OPEA mm-embedding microservice¶

Helm chart for deploying OPEA multimodal embedding service.

Installing the Chart¶

To install the chart, run the following:

cd GenAIInfra/helm-charts/common
export MODELDIR=/mnt/opea-models
export HFTOKEN="insert-your-huggingface-token-here"
# To deploy embedding-multimodal-bridgetower microserice on CPU
helm install mm-embedding mm-embedding --set global.modelUseHostPath=${MODELDIR} --set global.HF_TOKEN=${HFTOKEN}
# To deploy embedding-multimodal-bridgetower microserice on Gaudi
# helm install mm-embedding mm-embedding --set global.modelUseHostPath=${MODELDIR} --set global.HF_TOKEN=${HFTOKEN} --values mm-embedding/gaudi-values.yaml
# To deploy embedding-multimodal-clip microserice on CPU
# helm install mm-embedding mm-embedding --set global.modelUseHostPath=${MODELDIR} --set global.HF_TOKEN=${HFTOKEN} --values mm-embedding/variant_clip-values.yaml

By default, the embedding-multimodal-bridgetower service will download the “BridgeTower/bridgetower-large-itm-mlm-itc” model which is about 3.5GB, and the embedding-multimodal-clip service will download the “openai/clip-vit-base-patch32” model which is about 1.7GB.

If you already cached the model locally, you can pass it to container like this example:

MODELDIR=/mnt/opea-models

MODELNAME=”/data/models–BridgeTower–bridgetower-large-itm-mlm-itc”

Verify¶

To verify the installation, run the command kubectl get pod to make sure all pods are runinng and in ready state.

Then run the command kubectl port-forward svc/mm-embedding 6990:6990 to expose the mm-embedding service for access.

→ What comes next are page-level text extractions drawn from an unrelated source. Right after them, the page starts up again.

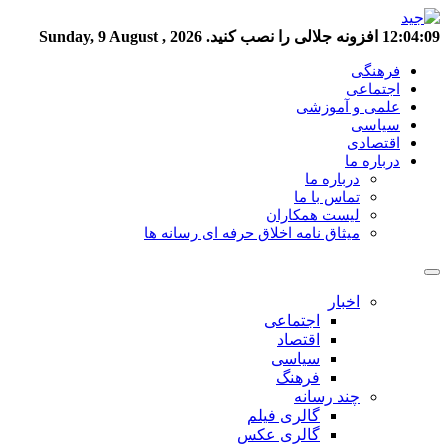
12:04:09
افزونه جلالی را نصب کنید.
Sunday, 9 August , 2026
فرهنگی
اجتماعی
علمی و آموزشی
سیاسی
اقتصادی
درباره ما
درباره ما
تماس با ما
لیست همکاران
میثاق نامه اخلاق حرفه ای رسانه ها
اخبار
اجتماعی
اقتصاد
سیاسی
فرهنگ
چند رسانه
گالری فیلم
گالری عکس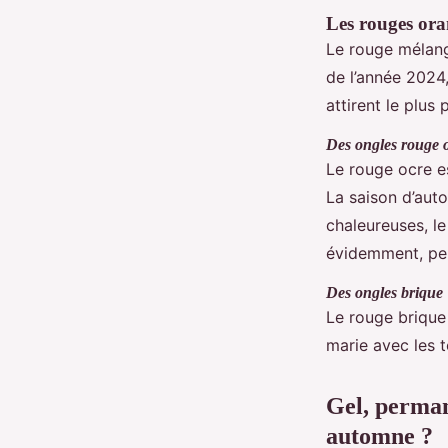
Les rouges ora
Le rouge mélang
de l’année 2024,
attirent le plus
Des ongles rouge 
Le rouge ocre e
La saison d’aut
chaleureuses, le
évidemment, pen
Des ongles brique
Le rouge brique 
marie avec les 
Gel, perman
automne ?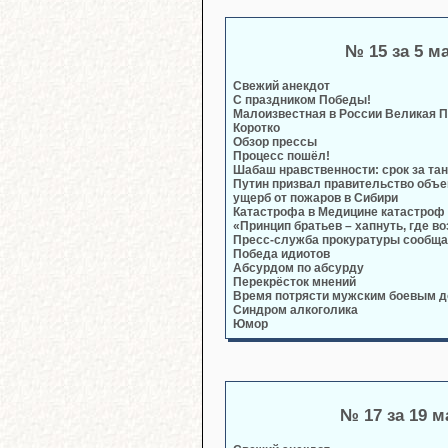
№ 15 за 5 м
Свежий анекдот
С праздником Победы!
Малоизвестная в России Великая 
Коротко
Обзор прессы
Процесс пошёл!
Шабаш нравственности: срок за та
Путин призвал правительство объе
ущерб от пожаров в Сибири
Катастрофа в Медицине катастроф
«Принцип братьев – хапнуть, где в
Пресс-служба прокуратуры сообща
Победа идиотов
Абсурдом по абсурду
Перекрёсток мнений
Время потрясти мужским боевым д
Синдром алкоголика
Юмор
№ 17 за 19 м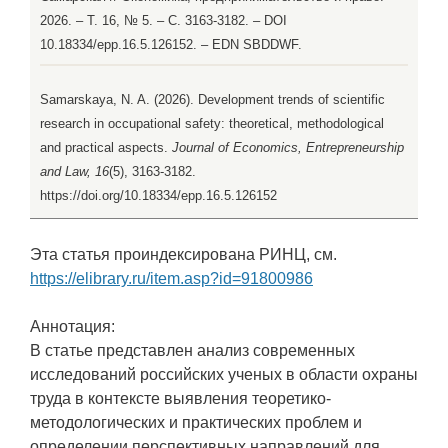
2026. – Т. 16, № 5. – С. 3163-3182. – DOI
10.18334/epp.16.5.126152. – EDN SBDDWF.
Samarskaya, N. A. (2026). Development trends of scientific
research in occupational safety: theoretical, methodological
and practical aspects.
Journal of Economics, Entrepreneurship
and Law, 16
(5), 3163-3182.
https://doi.org/10.18334/epp.16.5.126152
Эта статья проиндексирована РИНЦ, см.
https://elibrary.ru/item.asp?id=91800986
Аннотация:
В статье представлен анализ современных
исследований российских ученых в области охраны
труда в контексте выявления теоретико-
методологических и практических проблем и
определении перспективных направлений для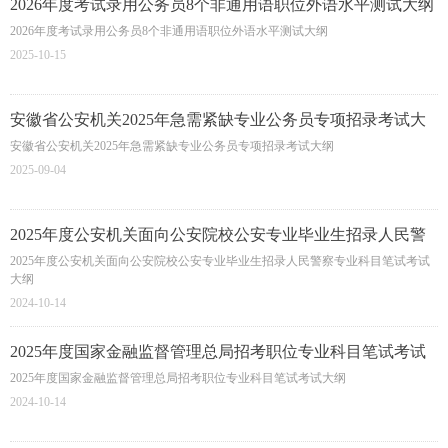
2026年度考试录用公务员8个非通用语职位外语水平测试大纲
2026年度考试录用公务员8个非通用语职位外语水平测试大纲
2025-10-15
安徽省公安机关2025年急需紧缺专业公务员专项招录考试大
纲
安徽省公安机关2025年急需紧缺专业公务员专项招录考试大纲
2025-09-04
2025年度公安机关面向公安院校公安专业毕业生招录人民警
察专业科目笔试考试大纲
2025年度公安机关面向公安院校公安专业毕业生招录人民警察专业科目笔试考试
大纲
2024-10-14
2025年度国家金融监督管理总局招考职位专业科目笔试考试
大纲
2025年度国家金融监督管理总局招考职位专业科目笔试考试大纲
2024-10-14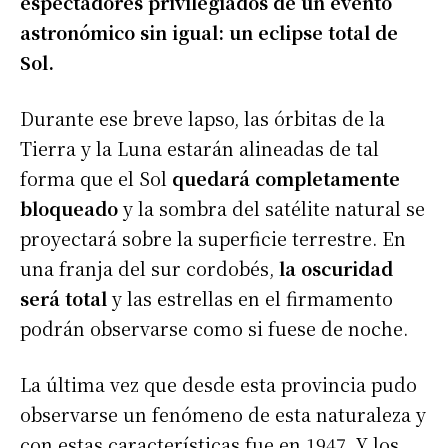
espectadores privilegiados de un evento
astronómico sin igual: un eclipse total de
Sol.
Durante ese breve lapso, las órbitas de la
Tierra y la Luna estarán alineadas de tal
forma que el Sol
quedará completamente
bloqueado
y la sombra del satélite natural se
proyectará sobre la superficie terrestre. En
una franja del sur cordobés,
la oscuridad
será total
y las estrellas en el firmamento
podrán observarse como si fuese de noche.
La última vez que desde esta provincia pudo
observarse un fenómeno de esta naturaleza y
con estas características fue en 1947. Y los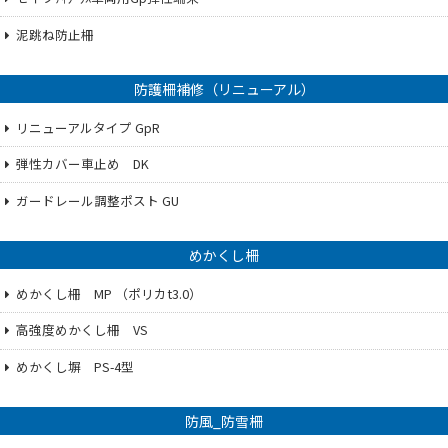
泥跳ね防止柵
防護柵補修（リニューアル）
リニューアルタイプ GpR
弾性カバー車止め DK
ガードレール調整ポスト GU
めかくし柵
めかくし柵 MP （ポリカt3.0）
高強度めかくし柵 VS
めかくし塀 PS-4型
防風_防雪柵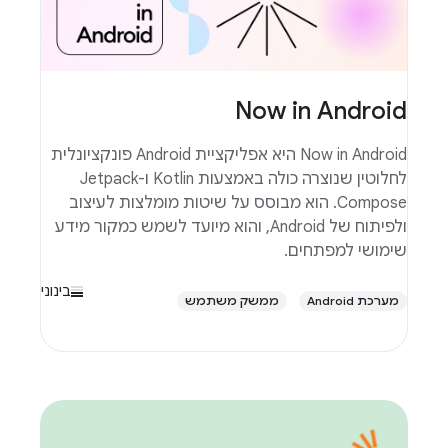
Now in Android
Now in Android היא אפליקציית Android פונקציונלית
לחלוטין שנוצרה כולה באמצעות Kotlin ו-Jetpack
Compose. הוא מבוסס על שיטות מומלצות לעיצוב
ולפיתוח של Android, והוא מיועד לשמש כמקור מידע
שימושי למפתחים.
בינוני
מערכת Android
ממשק משתמש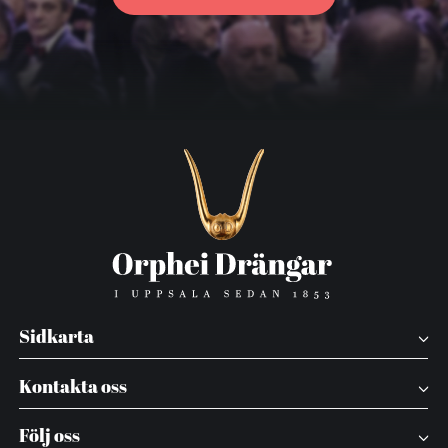
Sidkarta
Kontakta oss
Följ oss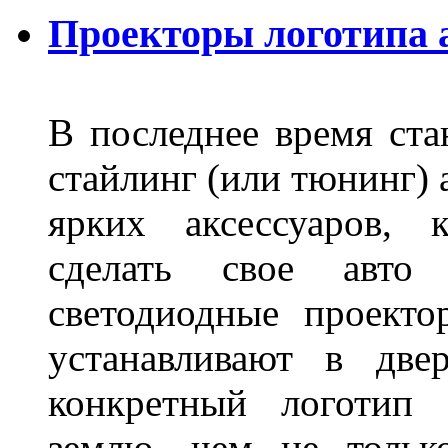
Проекторы логотипа а
В последнее время ста
стайлинг (или тюнинг) 
ярких аксессуаров, 
сделать свое авт
светодиодные проект
устанавливают в две
конкретный логотип 
землю, чем не тольк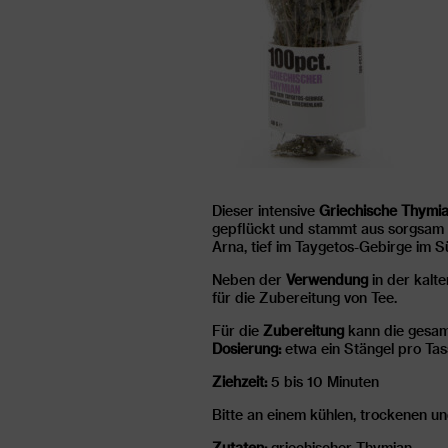
Dieser intensive
Griechische Thymi
gepflückt und stammt aus sorgsam 
Arna, tief im Taygetos-Gebirge im 
Neben der
Verwendung
in der kalt
für die Zubereitung von Tee.
Für die
Zubereitung
kann die gesam
Dosierung:
etwa ein Stängel pro Ta
Ziehzeit:
5 bis 10 Minuten
Bitte an einem kühlen, trockenen u
Zutaten:
griechischer Thymian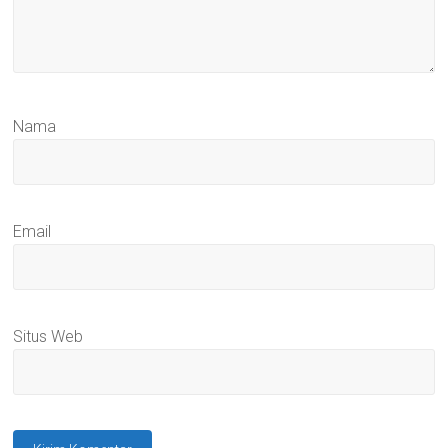
Nama
Email
Situs Web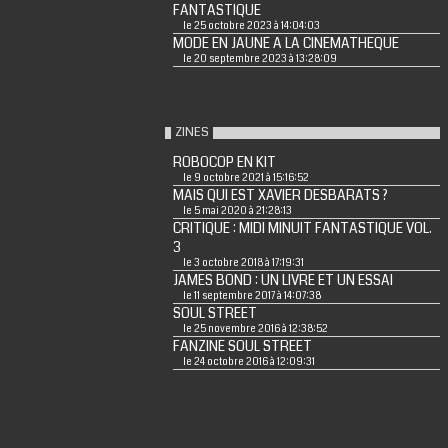
FANTASTIQUE
le 25 octobre 2023 à 14:04:03
MODE EN JAUNE A LA CINEMATHEQUE
le 20 septembre 2023 à 13:28:09
ZINES
ROBOCOP EN KIT
le 9 octobre 2021 à 15:16:52
MAIS QUI EST XAVIER DESBARATS ?
le 5 mai 2020 à 21:28:13
CRITIQUE : MIDI MINUIT FANTASTIQUE VOL.
3
le 3 octobre 2018 à 17:19:31
JAMES BOND : UN LIVRE ET UN ESSAI
le 11 septembre 2017 à 14:07:38
SOUL STREET
le 25 novembre 2016 à 12:38:52
FANZINE SOUL STREET
le 24 octobre 2016 à 12:09:31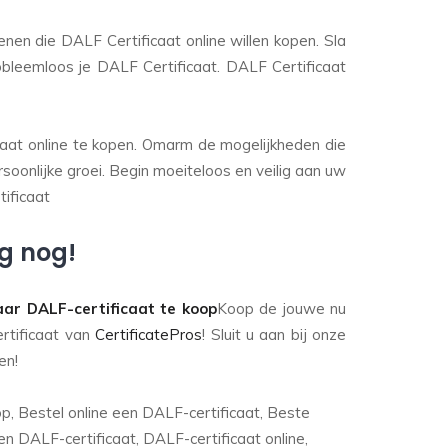
en die DALF Certificaat online willen kopen. Sla
obleemloos je DALF Certificaat. DALF Certificaat
caat online te kopen. Omarm de mogelijkheden die
soonlijke groei. Begin moeiteloos en veilig aan uw
tificaat
g nog!
ar DALF-certificaat te koop
Koop de jouwe nu
rtificaat van
CertificatePros
! Sluit u aan bij onze
en!
p, Bestel online een DALF-certificaat, Beste
een DALF-certificaat, DALF-certificaat online,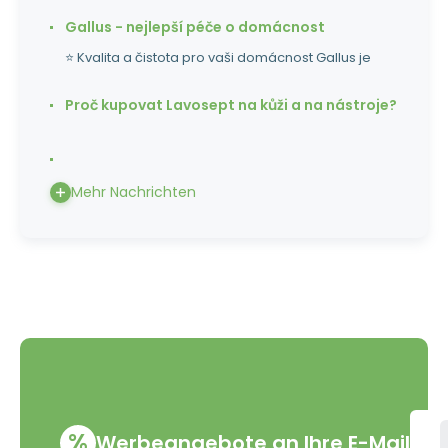
Gallus - nejlepší péče o domácnost
⭐ Kvalita a čistota pro vaši domácnost Gallus je
Proč kupovat Lavosept na kůži a na nástroje?
Mehr Nachrichten
%
Werbeangebote an Ihre E-Mail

Open another terminal and run the following command to verify the service if working:

# Verify with embedding-multimodal-bridgetower
curl http://localhost:6990/v1/encode \
    -XPOST \
    -d '{"text":"This is example"}' \
    -H 'Content-Type: application/json'

# Verify with embedding-multimodal-clip
curl http://localhost:6990/v1/embeddings \
    -XPOST \
    -d '{"text":"This is example"}' \
    -H 'Content-Type: application/json'

Values¶

Key	Type	Default	Description
global.HF_TOKEN	string	`insert-your-huggingface-token-here`	Hugging Face API token
global.modelUseHostPath	string	`""`	Cached models directory, service will not download if the model is cached here. The host path “modelUseHostPath” will be mounted to container as /data directory. Set this to null/empty will force it to download model.
autoscaling.enabled	bool	`false`	Enable HPA autoscaling for the service deployment based on metrics it provides. See HPA instructions before enabling!
global.monitoring	bool	`false`	Enable usage metrics for the service. Required for HPA. See monitoring instructions before enabling!